Top of Data for processing

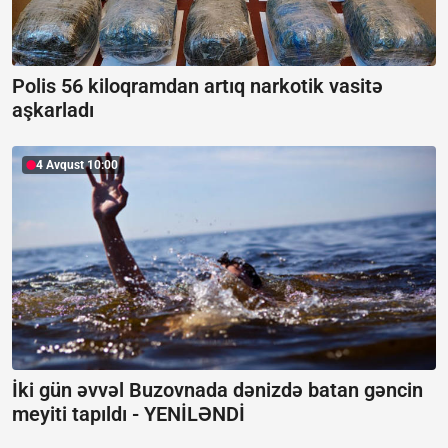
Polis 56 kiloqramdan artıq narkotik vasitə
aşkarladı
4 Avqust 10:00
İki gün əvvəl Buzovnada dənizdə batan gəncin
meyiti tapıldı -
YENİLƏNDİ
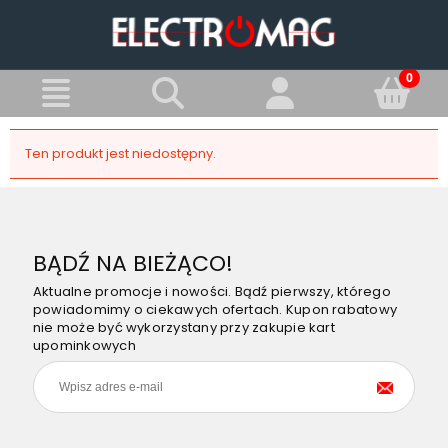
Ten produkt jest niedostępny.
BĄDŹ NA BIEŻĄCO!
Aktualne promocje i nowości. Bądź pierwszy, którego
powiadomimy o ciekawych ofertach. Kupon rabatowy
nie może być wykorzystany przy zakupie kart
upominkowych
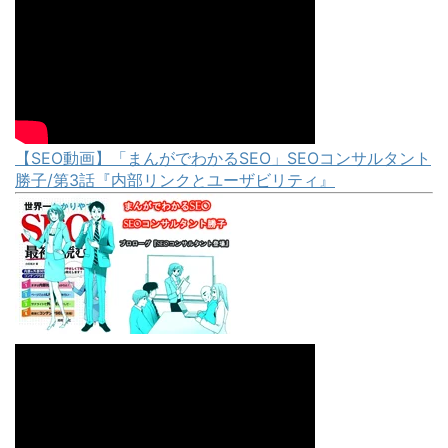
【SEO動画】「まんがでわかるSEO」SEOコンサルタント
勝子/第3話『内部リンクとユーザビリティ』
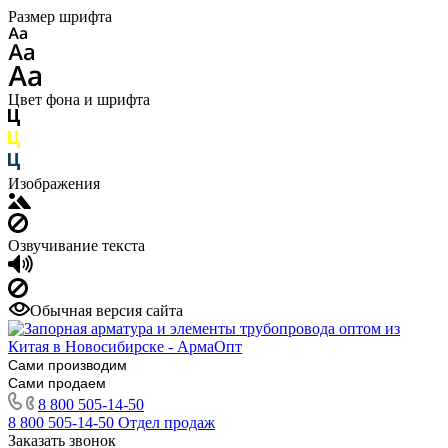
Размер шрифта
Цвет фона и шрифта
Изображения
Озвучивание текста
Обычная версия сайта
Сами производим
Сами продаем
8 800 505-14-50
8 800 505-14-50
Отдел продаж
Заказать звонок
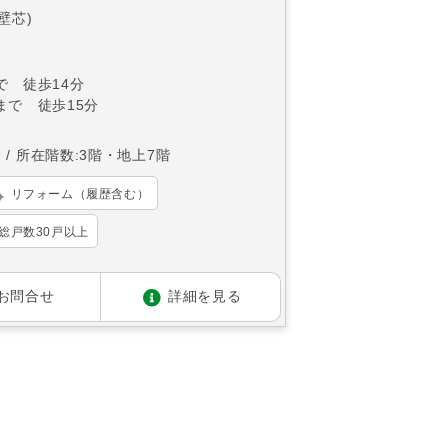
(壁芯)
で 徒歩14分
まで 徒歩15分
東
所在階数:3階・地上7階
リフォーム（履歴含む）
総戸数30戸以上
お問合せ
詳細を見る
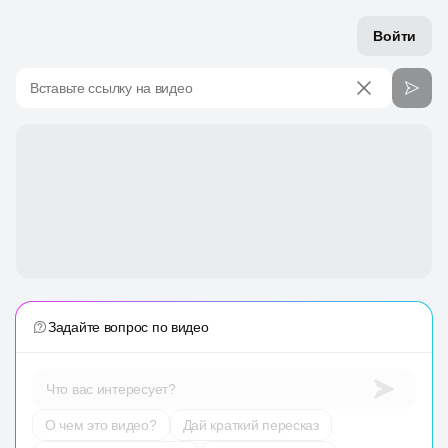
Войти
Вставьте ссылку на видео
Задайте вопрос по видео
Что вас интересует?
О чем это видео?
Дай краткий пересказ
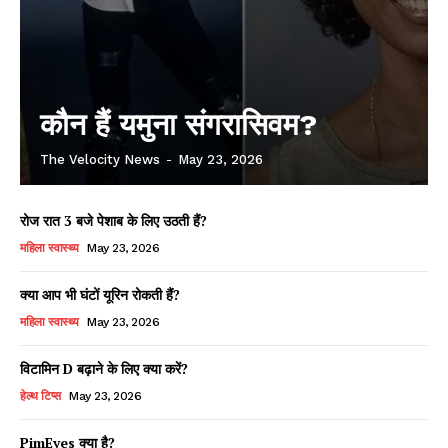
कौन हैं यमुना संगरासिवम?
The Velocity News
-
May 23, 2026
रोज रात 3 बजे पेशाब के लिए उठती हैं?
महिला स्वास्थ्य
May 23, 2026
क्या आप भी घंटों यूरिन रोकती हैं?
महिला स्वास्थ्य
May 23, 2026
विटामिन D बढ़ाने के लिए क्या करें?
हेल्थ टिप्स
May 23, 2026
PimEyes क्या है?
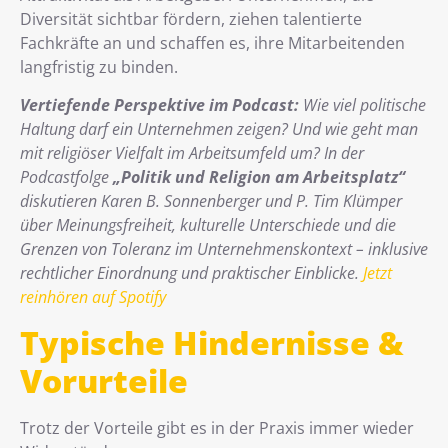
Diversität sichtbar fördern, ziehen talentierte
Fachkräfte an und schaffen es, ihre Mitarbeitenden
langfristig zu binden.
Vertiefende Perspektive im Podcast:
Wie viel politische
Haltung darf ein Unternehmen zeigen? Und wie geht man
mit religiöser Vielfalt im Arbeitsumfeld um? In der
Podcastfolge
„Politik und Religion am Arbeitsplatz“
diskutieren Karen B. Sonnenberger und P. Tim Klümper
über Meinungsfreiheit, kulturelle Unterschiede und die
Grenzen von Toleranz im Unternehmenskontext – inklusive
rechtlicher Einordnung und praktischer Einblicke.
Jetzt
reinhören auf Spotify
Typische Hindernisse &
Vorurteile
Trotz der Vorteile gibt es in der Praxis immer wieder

Bottom of Data for processing
Top of Data for processing

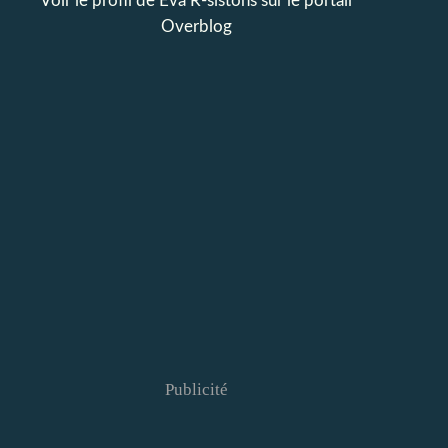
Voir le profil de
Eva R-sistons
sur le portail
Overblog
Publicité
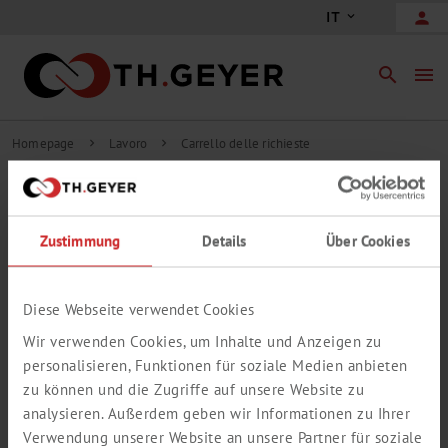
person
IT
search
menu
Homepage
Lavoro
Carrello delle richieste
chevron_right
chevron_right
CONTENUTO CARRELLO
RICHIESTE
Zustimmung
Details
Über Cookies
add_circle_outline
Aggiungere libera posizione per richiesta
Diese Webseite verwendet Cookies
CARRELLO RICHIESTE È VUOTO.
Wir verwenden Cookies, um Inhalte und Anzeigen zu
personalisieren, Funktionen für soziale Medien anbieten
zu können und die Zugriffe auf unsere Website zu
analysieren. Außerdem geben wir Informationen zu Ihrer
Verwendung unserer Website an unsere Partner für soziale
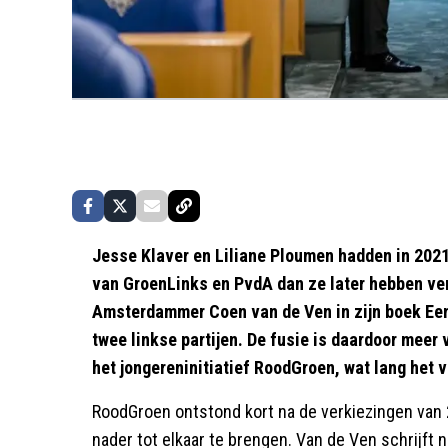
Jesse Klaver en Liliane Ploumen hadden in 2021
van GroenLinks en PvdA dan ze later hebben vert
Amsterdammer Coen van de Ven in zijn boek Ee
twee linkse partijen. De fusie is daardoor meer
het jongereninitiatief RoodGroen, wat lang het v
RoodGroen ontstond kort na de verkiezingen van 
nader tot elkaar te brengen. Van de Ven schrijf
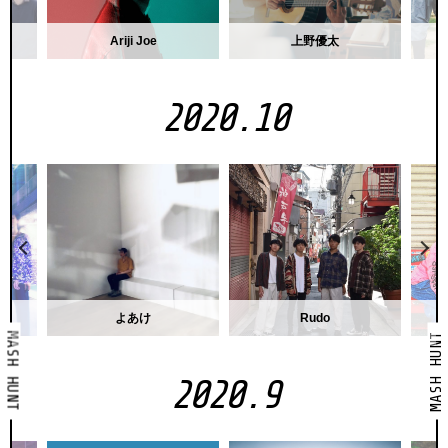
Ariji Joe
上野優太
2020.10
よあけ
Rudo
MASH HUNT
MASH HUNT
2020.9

Bottom of Data for processing
Top of Data for processing

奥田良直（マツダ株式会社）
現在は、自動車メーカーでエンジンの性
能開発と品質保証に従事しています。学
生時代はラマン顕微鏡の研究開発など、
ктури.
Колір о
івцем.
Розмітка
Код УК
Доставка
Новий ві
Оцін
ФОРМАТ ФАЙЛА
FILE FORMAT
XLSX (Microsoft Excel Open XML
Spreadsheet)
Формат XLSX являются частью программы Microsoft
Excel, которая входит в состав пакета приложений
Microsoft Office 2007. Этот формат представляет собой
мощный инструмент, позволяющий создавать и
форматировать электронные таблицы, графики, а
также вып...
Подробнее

Bottom of Data for processing

## Your task
Where does the word "Microsoft" occur in the records? Return every line that holds it.

## Solved exercise
XLSX (Microsoft Excel Open XML
Формат XLSX являются частью программы Microsoft
Microsoft Office 2007. Этот формат представляет собой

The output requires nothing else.